From the total sample of informal sector workers, 90 per cent of the respondents did not have a written employment contract. Out of these respondents, more than half did not receive wages after the lockdown and around 15 per cent received only partial wages. The lack of written contracts makes it extremely difficult to enforce any labour laws. 

The effects of the crisis have been so magnified because the shock absorbing capacity of the sector has eroded massively over the years. There has been an intensification of precarious forms of work in both formal and informal sectors of the Indian economy. As the Government has adopted an approach of minimal intervention, firms have increasingly adopted a low-cost strategy. This entails enhancing their price competitiveness by cutting costs and externalizing costs and risks onto workers. One strategy has been to replace regular workers with workers who do not enjoy security of income, employment, insurance among others.

Policy responses needed

Our report has been able to capture only a fraction of the vulnerabilities of informal workers.
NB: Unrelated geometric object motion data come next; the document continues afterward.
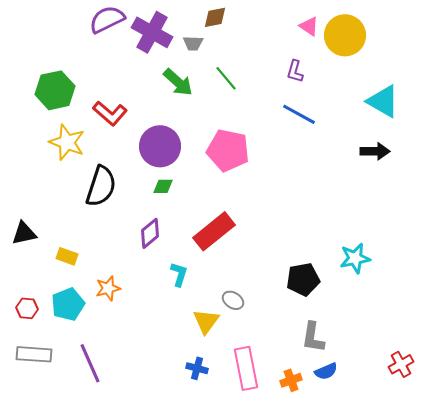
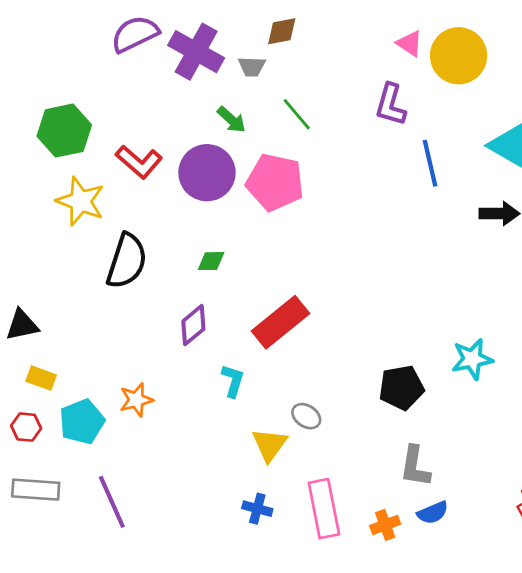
purple L-shape: (295, 71) -> (391, 105), size x1.4
green arrow: (178, 82) -> (231, 120), size x0.7
blue line: (299, 114) -> (430, 163), moved, turned 48
purple circle: (160, 146) -> (207, 173), moved
pink pentagon: (228, 150) -> (275, 182), moved
yellow rectangle: (67, 256) -> (41, 378), moved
The objective of the study is not merely to highlight the impacts of the pandemic and the lockdown and push for immediate relief, but also to contribute to broader thinking around frameworks of social and ecological justice. The impacts of COVID-19 on tourism threaten to increase poverty and inequality and to slow down progress towards the Sustainable Development Goals (SDGs).

There needs to be an urgent focus on rebuilding the livelihoods of informal workers. Long term efforts should be centred on creating decent work with dignified minimum wages. There is also a need to improve their working conditions by strengthening and implementing labour laws and creating suitable protective mechanisms. Lastly, all workers must be provided with meaningful social security and affordable and quality public services.

 

K.T. Suresh is the National Lead – Urban and Labour for ActionAid Association, India. He has worked with Equitable Tourism Options (Equations), a research, campaign, and advocacy organisation focussing on tourism and development issues in India, for 20 years in various capacities and is currently their secretary.